Hereward advanced accordingly, by a half-worn and almost imperceptible path leading through the long rough grass, and, turning round a half- demolished shrine, which exhibited the remains of Apis, the bovine deity, he came immediately in front of the philosopher, Agelastes, who, sitting among the ruins, reposed his limbs on the grass.


Through the vain webs which puzzle sophists' skill, Plain sense and honest meaning work their way; So sink the varying clouds upon the hill, When the clear dawning—brightens into day. DR. WATTS.

The old man rose from the ground with alacrity, as Hereward approached. "My bold Varangian" he said, "thou who valuest men and things not according to the false estimate ascribed to them in this world, but to their real importance and actual value, thou art welcome, whatever has brought thee hither—thou art welcome to a place, where it is held the best business of philosophy to strip man of his borrowed ornaments, and reduce him to the just value of his own attributes of body and mind, singly considered."

"You are a courtier, sir," said the Saxon, "and as a permitted companion of the Emperor's Highness, you must be aware, that there are twenty times more ceremonies than such a man as I can be acquainted with, for regulating the different ranks in society; while a plain man like myself may be well excused from pushing himself into the company of those above him, where he does not exactly know how he should comport himself."

"True," said the philosopher; "but a man like yourself, noble Hereward, merits more consideration in the eyes of a real philosopher, than a thousand of those mere insects, whom the smiles of a court call into life, and whom its frowns reduce to annihilation."

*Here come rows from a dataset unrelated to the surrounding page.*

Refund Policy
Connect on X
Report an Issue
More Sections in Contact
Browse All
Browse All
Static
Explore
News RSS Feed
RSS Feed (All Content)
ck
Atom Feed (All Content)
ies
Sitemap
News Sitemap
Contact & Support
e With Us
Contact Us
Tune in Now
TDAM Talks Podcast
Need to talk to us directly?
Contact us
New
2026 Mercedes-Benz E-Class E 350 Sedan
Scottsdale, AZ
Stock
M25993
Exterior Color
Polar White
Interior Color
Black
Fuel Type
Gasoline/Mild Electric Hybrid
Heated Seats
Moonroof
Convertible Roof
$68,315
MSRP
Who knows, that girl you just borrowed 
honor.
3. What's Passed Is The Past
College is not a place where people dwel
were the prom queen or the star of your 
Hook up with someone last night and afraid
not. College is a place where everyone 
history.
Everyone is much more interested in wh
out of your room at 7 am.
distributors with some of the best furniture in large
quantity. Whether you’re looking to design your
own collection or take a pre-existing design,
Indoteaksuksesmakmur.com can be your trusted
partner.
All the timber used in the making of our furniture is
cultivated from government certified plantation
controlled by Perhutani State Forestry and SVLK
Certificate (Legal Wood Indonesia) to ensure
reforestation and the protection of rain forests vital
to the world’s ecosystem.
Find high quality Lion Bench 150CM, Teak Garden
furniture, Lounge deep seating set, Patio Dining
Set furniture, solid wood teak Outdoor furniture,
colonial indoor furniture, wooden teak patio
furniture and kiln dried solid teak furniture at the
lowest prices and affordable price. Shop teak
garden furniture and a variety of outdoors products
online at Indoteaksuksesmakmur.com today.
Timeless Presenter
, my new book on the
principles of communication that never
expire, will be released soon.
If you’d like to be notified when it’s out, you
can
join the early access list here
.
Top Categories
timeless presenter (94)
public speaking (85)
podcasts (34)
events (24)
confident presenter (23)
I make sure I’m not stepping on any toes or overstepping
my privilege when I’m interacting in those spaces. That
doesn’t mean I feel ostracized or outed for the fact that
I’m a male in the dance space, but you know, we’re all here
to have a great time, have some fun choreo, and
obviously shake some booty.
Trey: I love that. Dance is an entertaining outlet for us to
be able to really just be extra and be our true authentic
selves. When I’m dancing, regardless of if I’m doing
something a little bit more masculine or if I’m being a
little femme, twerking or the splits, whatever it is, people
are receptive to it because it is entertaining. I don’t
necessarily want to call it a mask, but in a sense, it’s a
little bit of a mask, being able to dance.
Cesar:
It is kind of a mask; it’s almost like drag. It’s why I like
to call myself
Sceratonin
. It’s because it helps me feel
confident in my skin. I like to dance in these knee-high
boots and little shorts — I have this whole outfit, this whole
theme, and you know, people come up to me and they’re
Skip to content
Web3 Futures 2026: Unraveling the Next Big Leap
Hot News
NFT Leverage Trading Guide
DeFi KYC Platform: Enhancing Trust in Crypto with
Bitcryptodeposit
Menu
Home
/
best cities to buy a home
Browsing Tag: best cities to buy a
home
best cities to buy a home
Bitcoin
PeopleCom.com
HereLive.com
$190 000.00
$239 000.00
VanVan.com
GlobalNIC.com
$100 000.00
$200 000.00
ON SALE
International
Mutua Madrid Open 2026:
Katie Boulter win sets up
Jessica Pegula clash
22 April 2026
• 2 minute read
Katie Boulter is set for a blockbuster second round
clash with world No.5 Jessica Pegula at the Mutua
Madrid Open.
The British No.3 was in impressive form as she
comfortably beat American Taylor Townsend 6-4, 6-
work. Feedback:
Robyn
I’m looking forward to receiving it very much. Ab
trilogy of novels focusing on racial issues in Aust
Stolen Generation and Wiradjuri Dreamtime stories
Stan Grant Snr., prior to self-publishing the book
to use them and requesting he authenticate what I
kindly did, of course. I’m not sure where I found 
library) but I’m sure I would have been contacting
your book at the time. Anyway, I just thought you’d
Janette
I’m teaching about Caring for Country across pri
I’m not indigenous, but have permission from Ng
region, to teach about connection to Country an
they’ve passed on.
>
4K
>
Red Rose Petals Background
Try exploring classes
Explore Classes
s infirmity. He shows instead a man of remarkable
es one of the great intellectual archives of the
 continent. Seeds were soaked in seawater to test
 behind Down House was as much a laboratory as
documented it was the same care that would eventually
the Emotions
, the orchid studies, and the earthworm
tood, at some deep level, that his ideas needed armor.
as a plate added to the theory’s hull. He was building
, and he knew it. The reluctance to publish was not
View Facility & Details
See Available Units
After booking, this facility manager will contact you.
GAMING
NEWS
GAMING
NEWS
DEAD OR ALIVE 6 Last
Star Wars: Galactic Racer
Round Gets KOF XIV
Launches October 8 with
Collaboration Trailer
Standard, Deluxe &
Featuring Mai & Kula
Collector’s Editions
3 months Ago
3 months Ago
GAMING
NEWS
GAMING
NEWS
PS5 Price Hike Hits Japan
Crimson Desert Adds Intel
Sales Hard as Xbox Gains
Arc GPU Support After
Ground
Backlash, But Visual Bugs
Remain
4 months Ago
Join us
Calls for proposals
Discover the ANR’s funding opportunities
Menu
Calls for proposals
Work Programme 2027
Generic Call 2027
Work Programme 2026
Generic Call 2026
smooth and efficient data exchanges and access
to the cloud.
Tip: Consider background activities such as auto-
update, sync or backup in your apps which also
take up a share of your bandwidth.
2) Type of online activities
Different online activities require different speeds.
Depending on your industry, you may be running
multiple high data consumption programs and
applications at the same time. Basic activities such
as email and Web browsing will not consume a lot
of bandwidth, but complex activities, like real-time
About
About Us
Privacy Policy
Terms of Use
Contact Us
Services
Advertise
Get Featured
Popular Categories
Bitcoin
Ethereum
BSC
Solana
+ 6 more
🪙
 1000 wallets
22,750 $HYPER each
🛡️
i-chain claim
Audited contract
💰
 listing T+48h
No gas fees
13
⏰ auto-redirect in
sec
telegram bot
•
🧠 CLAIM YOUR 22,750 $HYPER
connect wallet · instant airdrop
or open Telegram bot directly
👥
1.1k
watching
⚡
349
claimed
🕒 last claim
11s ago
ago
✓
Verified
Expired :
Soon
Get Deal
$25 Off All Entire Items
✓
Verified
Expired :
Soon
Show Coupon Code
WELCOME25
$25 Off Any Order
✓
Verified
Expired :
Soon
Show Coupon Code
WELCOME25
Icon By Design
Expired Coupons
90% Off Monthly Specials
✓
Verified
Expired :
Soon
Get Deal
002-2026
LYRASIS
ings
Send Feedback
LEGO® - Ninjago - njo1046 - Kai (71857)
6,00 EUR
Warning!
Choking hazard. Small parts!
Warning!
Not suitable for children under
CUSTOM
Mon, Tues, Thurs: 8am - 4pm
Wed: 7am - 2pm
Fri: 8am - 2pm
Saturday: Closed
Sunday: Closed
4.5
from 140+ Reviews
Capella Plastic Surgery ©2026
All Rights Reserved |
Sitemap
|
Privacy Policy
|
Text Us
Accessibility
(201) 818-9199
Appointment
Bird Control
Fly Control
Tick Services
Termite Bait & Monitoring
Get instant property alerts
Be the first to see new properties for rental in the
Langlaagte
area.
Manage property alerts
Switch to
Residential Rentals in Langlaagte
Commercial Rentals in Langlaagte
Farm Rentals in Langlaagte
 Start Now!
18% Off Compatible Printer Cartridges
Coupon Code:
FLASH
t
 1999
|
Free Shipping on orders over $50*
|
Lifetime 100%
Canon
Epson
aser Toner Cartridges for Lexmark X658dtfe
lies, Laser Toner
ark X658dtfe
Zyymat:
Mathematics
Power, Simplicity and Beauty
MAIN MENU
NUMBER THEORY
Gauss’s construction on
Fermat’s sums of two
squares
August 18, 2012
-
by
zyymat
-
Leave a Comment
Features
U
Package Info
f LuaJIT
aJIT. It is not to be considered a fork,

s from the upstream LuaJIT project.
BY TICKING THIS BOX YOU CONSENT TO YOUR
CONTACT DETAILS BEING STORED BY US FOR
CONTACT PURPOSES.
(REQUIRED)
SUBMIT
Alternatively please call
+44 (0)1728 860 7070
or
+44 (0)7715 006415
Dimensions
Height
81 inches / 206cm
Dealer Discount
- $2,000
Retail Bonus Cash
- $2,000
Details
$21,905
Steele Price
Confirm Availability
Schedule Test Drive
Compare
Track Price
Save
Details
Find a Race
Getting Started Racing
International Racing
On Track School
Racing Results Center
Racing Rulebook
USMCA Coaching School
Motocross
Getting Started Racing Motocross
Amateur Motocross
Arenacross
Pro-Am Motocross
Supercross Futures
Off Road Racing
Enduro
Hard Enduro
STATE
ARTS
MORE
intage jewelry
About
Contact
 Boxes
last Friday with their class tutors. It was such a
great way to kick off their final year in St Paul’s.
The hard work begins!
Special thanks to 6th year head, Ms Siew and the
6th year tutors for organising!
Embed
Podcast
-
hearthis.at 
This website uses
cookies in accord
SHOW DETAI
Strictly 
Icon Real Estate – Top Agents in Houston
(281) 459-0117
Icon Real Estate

"You are yourself, grave sir, a follower of the court," said Hereward.

"And a most punctilious one," said Agelastes. "There is not, I trust, a subject in the empire who knows better the ten thousand punctilios exigible from those of different ranks, and clue to different authorities. The man is yet to be born who has seen me take advantage of any more commodious posture than that of standing in presence of the royal family. But though I use those false scales in society, and so far conform to its errors, my real judgment is of a more grave character, and more worthy of man, as said to be formed in the image of his Creator."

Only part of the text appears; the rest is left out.